Exercise details ->
The entries below should be quoted exactly, with no pictures carried over.

(Supplied material Opens)

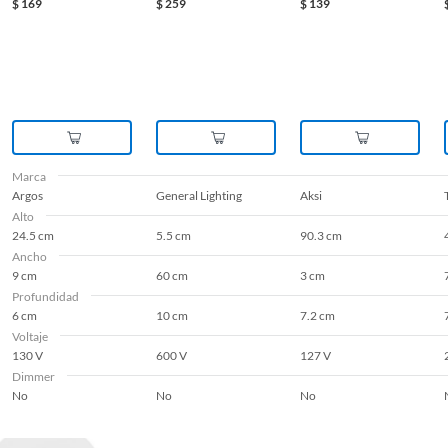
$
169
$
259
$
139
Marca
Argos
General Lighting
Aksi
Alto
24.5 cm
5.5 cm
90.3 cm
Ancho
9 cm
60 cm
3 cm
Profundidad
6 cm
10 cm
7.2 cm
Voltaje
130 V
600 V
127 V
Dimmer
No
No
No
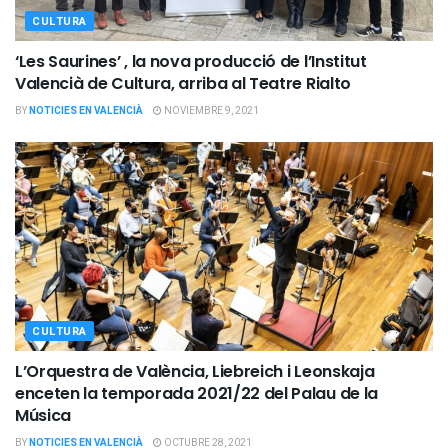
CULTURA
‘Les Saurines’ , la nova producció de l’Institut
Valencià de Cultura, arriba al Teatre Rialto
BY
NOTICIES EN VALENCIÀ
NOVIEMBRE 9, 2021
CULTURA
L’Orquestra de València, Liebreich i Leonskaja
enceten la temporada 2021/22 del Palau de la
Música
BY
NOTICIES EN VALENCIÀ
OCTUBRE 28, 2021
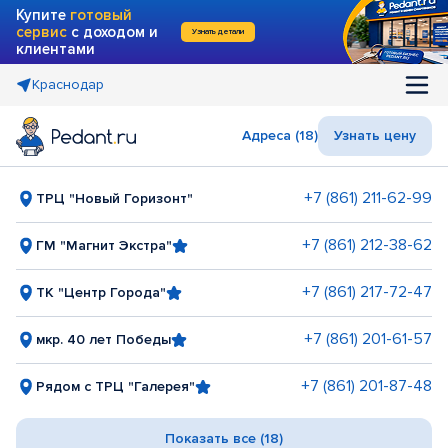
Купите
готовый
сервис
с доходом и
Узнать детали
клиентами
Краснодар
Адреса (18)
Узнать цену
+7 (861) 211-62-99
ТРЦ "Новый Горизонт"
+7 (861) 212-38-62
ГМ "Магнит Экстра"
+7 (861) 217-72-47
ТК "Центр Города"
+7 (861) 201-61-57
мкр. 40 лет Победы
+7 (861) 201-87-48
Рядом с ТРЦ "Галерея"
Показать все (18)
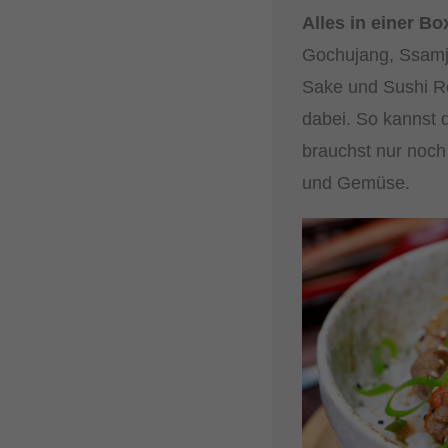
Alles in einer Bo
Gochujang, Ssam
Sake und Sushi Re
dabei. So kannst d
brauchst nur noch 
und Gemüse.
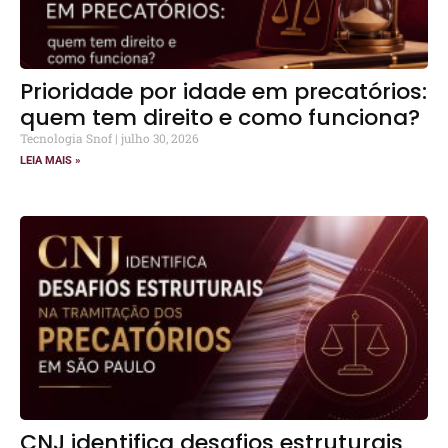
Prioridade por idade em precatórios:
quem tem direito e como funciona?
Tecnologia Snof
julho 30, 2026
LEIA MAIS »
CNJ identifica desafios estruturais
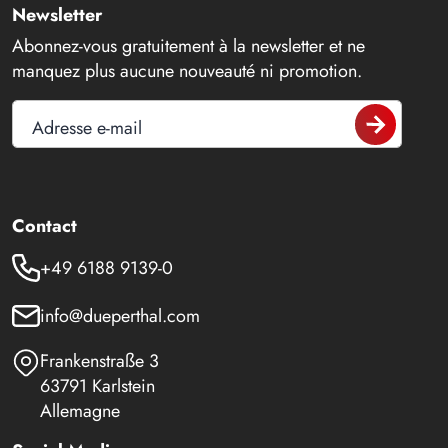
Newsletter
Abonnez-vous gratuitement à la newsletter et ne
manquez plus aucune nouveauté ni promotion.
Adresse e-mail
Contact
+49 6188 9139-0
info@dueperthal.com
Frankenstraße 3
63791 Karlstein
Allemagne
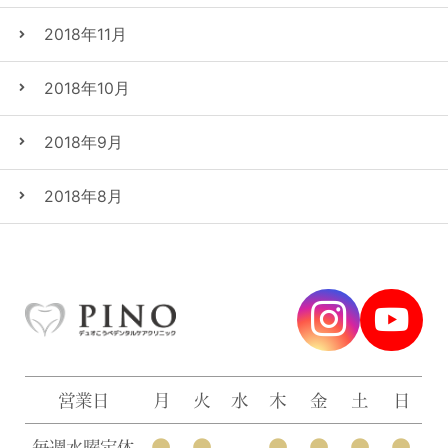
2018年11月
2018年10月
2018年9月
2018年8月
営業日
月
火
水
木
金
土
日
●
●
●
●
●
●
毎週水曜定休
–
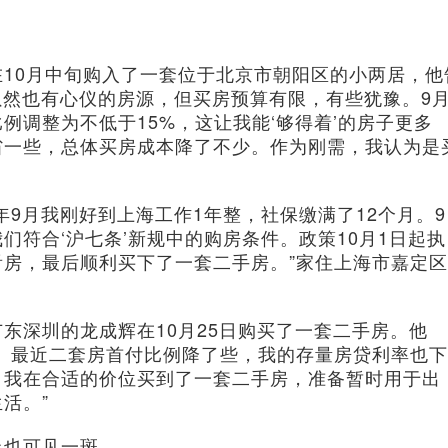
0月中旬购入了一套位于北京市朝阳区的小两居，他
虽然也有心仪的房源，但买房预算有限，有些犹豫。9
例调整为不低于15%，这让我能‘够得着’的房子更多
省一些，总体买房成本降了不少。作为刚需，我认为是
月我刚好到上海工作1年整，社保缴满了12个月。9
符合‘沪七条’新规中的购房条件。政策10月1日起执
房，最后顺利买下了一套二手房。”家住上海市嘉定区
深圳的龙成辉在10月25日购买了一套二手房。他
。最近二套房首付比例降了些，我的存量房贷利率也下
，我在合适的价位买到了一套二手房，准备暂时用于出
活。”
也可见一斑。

(Supplied material Closes)

Your solution ->
$
169
$
259
$
139
Marca
Argos
General Lighting
Aksi
Alto
24.5 cm
5.5 cm
90.3 cm
Ancho
9 cm
60 cm
3 cm
Profundidad
6 cm
10 cm
7.2 cm
Voltaje
130 V
600 V
127 V
Dimmer
No
No
No
CULTURA
‘Les Saurines’ , la nova producció de l’Institut
Valencià de Cultura, arriba al Teatre Rialto
BY
NOTICIES EN VALENCIÀ
NOVIEMBRE 9, 2021
CULTURA
L’Orquestra de València, Liebreich i Leonskaja
enceten la temporada 2021/22 del Palau de la
Música
BY
NOTICIES EN VALENCIÀ
OCTUBRE 28, 2021
Купите
готовый
сервис
с доходом и
Узнать детали
клиентами
Краснодар
Адреса (18)
Узнать цену
+7 (861) 211-62-99
ТРЦ "Новый Горизонт"
+7 (861) 212-38-62
ГМ "Магнит Экстра"
+7 (861) 217-72-47
ТК "Центр Города"
+7 (861) 201-61-57
мкр. 40 лет Победы
+7 (861) 201-87-48
Рядом с ТРЦ "Галерея"
Показать все (18)
Alles in einer Bo
Gochujang, Ssam
Sake und Sushi Re
dabei. So kannst d
brauchst nur noch 
und Gemüse.
Prioridade por idade em precatórios:
quem tem direito e como funciona?
Tecnologia Snof
julho 30, 2026
LEIA MAIS »
CNJ identifica desafios estruturais
Newsletter
Abonnez-vous gratuitement à la newsletter et ne
manquez plus aucune nouveauté ni promotion.
Adresse e-mail
Contact
+49 6188 9139-0
info@dueperthal.com
Frankenstraße 3
63791 Karlstein
Allemagne
2018年11月
2018年10月
2018年9月
2018年8月
営業日
月
火
水
木
金
土
日
●
●
●
●
●
●
毎週水曜定休
–
0月中旬购入了一套位于北京市朝阳区的小两居，他
虽然也有心仪的房源，但买房预算有限，有些犹豫。9
例调整为不低于15%，这让我能‘够得着’的房子更多
省一些，总体买房成本降了不少。作为刚需，我认为是
月我刚好到上海工作1年整，社保缴满了12个月。9
符合‘沪七条’新规中的购房条件。政策10月1日起执
房，最后顺利买下了一套二手房。”家住上海市嘉定区
深圳的龙成辉在10月25日购买了一套二手房。他
。最近二套房首付比例降了些，我的存量房贷利率也下
，我在合适的价位买到了一套二手房，准备暂时用于出
活。”
也可见一斑。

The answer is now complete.